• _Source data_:
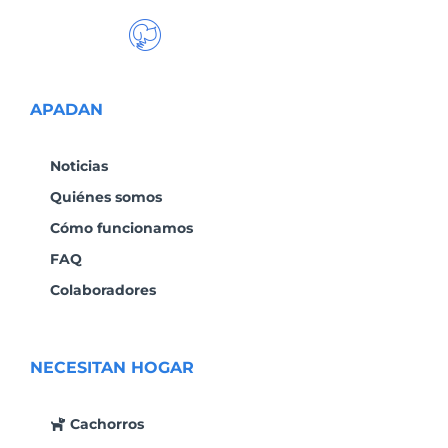
APADAN
Noticias
Quiénes somos
Cómo funcionamos
FAQ
Colaboradores
NECESITAN HOGAR
Cachorros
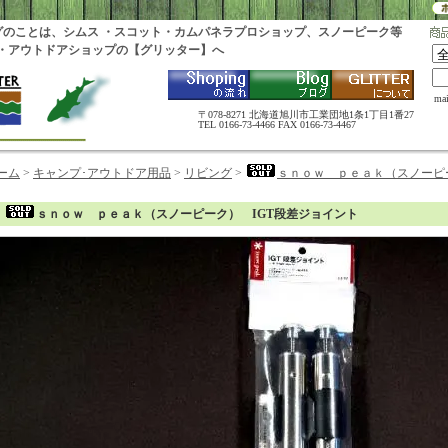
グのことは、シムス ・スコット・カムパネラプロショップ、スノーピーク等
・アウトドアショップの【グリッター】へ
ma
〒078-8271 北海道旭川市工業団地1条1丁目1番27
TEL 0166-73-4466 FAX 0166-73-4467
ーム
>
キャンプ･アウトドア用品
>
リビング
>
ｓｎｏｗ ｐｅａｋ（スノーピ
ｓｎｏｗ ｐｅａｋ（スノーピーク） IGT段差ジョイント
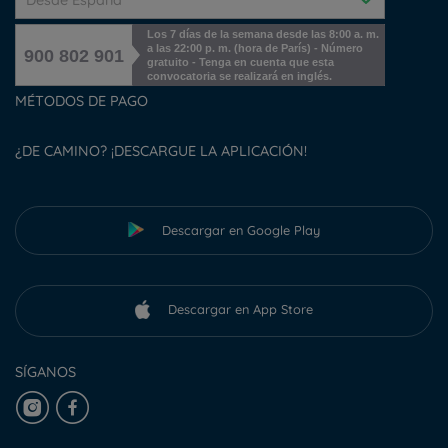
Desde España
Los 7 días de la semana desde las 8:00 a. m.
a las 22:00 p. m. (hora de París) - Número
900 802 901
gratuito - Tenga en cuenta que esta
convocatoria se realizará en inglés.
MÉTODOS DE PAGO
¿DE CAMINO? ¡DESCARGUE LA APLICACIÓN!
Descargar en Google Play
Descargar en App Store
SÍGANOS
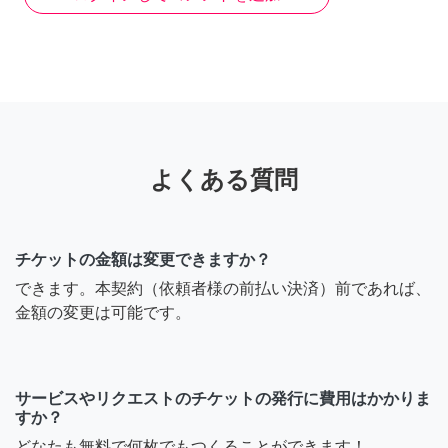
よくある質問
チケットの金額は変更できますか？
できます。本契約（依頼者様の前払い決済）前であれば、
金額の変更は可能です。
サービスやリクエストのチケットの発行に費用はかかりま
すか？
どなたも無料で何枚でもつくることができます！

• _What you are asked to do_:
The lines from the top of the data above through the one holding "Descargar en Google Play" are to be repeated exactly, and only those, with no pictures.

• _Worked solution_:
APADAN
Noticias
Quiénes somos
Cómo funcionamos
FAQ
Colaboradores
NECESITAN HOGAR
Cachorros
グのことは、シムス ・スコット・カムパネラプロショップ、スノーピーク等
・アウトドアショップの【グリッター】へ
ma
〒078-8271 北海道旭川市工業団地1条1丁目1番27
TEL 0166-73-4466 FAX 0166-73-4467
ーム
>
キャンプ･アウトドア用品
>
リビング
>
ｓｎｏｗ ｐｅａｋ（スノーピ
ｓｎｏｗ ｐｅａｋ（スノーピーク） IGT段差ジョイント
Desde España
Los 7 días de la semana desde las 8:00 a. m.
a las 22:00 p. m. (hora de París) - Número
900 802 901
gratuito - Tenga en cuenta que esta
convocatoria se realizará en inglés.
MÉTODOS DE PAGO
¿DE CAMINO? ¡DESCARGUE LA APLICACIÓN!
Descargar en Google Play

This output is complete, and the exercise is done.